Do you remember what Children’s Day was like growing up? How you got to be one of the few lucky pupils to represent your school following weeks of practice for the March-past at the Stadium. You were always so excited to wear your neatly starched uniform, sparkling white socks with sneakers. Besides the main event, the gathering was always a great opportunity to see your friends and make new ones from other schools. You also get to spend your generous pocket monies on biscuits, buns, sweets, lollipops and other snacks! Nostalgic right?

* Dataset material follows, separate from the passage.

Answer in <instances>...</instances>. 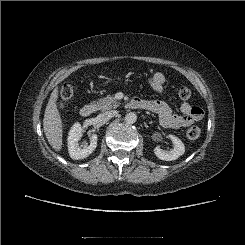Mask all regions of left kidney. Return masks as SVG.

Speaking of pocket money, it was as if being a child was an automatic pass for getting cash gifts from visitors but here we are, all grown up, paying bills, making big life decisions and even raising kids ourselves, ‘‘adulting’’ as they call it. As a child, I was a beneficiary of such kindness from visitors. After the obligatory declaration to the parents, I was left to do as I please with the cash gift on the rare occasion that mom didn’t offer to ‘’keep’’ the money for me. We all know what that often means. Wink emoji
I was reflecting on the excessive ways in which I spent this extra cash and wondered if I could have done things differently knowing what I know now. So, I came up with these eight money lessons for you to implement and also share with your kids & young friends. Remember, someone has to plant a tree before others can sit in a shade.
1. Discipline through Savings: Saving from what you have is key. Encourage children to save from their pocket money- no matter how little. Little drops of water makes a mighty ocean they say. The amount saved might not be much, but the consistency with savings teaches discipline.

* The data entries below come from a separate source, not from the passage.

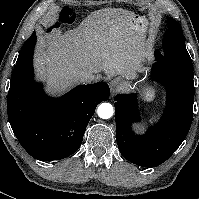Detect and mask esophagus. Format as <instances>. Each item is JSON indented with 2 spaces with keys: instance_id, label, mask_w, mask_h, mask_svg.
<instances>
[{
  "instance_id": "1",
  "label": "esophagus",
  "mask_w": 199,
  "mask_h": 199,
  "mask_svg": "<svg viewBox=\"0 0 199 199\" xmlns=\"http://www.w3.org/2000/svg\"><path fill=\"white\" fill-rule=\"evenodd\" d=\"M109 85H110V88H111V95L113 96L114 94H116L121 86H122V82L120 79L118 78H115V79H111L109 81Z\"/></svg>"
}]
</instances>
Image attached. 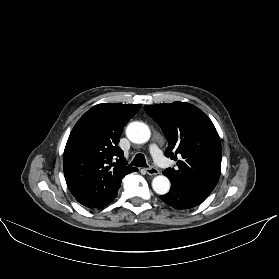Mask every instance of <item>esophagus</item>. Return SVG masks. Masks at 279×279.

2. Accountability: Rather than using the traditional wooden box or kolo, consider getting them clear plastic jars to monitor their progress as they save.
3. Value Signaling: You should not be ashamed to admit to not being able to afford something. Kids these days would eat pizza & ice-cream all day if you let them – show them the cost savings in having a home cooked meal. You also enjoy family time with the kids.

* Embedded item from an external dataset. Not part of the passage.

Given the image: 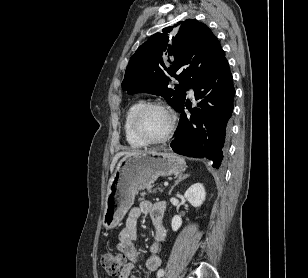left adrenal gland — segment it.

4. Demonstrate opportunity cost instead of teaching it: Showing the concept of opportunity forgone with simple statements such as “If you buy this video game simply because you want it now, you won’t be able to buy the pair of shoes you need”. Thiswill teach kids about decision making and the effects of the opportunity foregone than a lecture and will help them differentiate between their wants and needs.
5. Goal Setting & Budgeting: Help your kids recognize the importance of setting goals and then working towards those goals. A budget can be useful, it helps you curb your expenses as you increase savings towards your goals.
6. Take advantage of compound interest through Investing: Buy a fixed income type investment in their name to create a sense of ownership. Teach them the concept of compound interest as the capital grows.
7. Reinforce the value of money: Take Children shopping with the money they’ve saved up, have them count it out and attempt to make a payment for their purchase. You will be amused at how quickly their excitement will turn into shock and then disappointment when they realize how low their purchasing power is. This will help them appreciate things.
8. Go digital: We used to think we were hip and well informed but with advancements in technology, today’s children are more informed than most adults. Children are familiar with how to navigate YouTube, tech gadgets, games and apps. These already take their time, why not meet them halfway by introducing them to educational apps that could help them learn how to save, it’s easier to teach kids with the things they are familiar with.
Beyond teaching kids how to count, it is important to also show them what counts. This year, we hope you take the time to impart these valuable money lessons that will serve our kids in their lifetime without putting a damp on the fun of the occasion.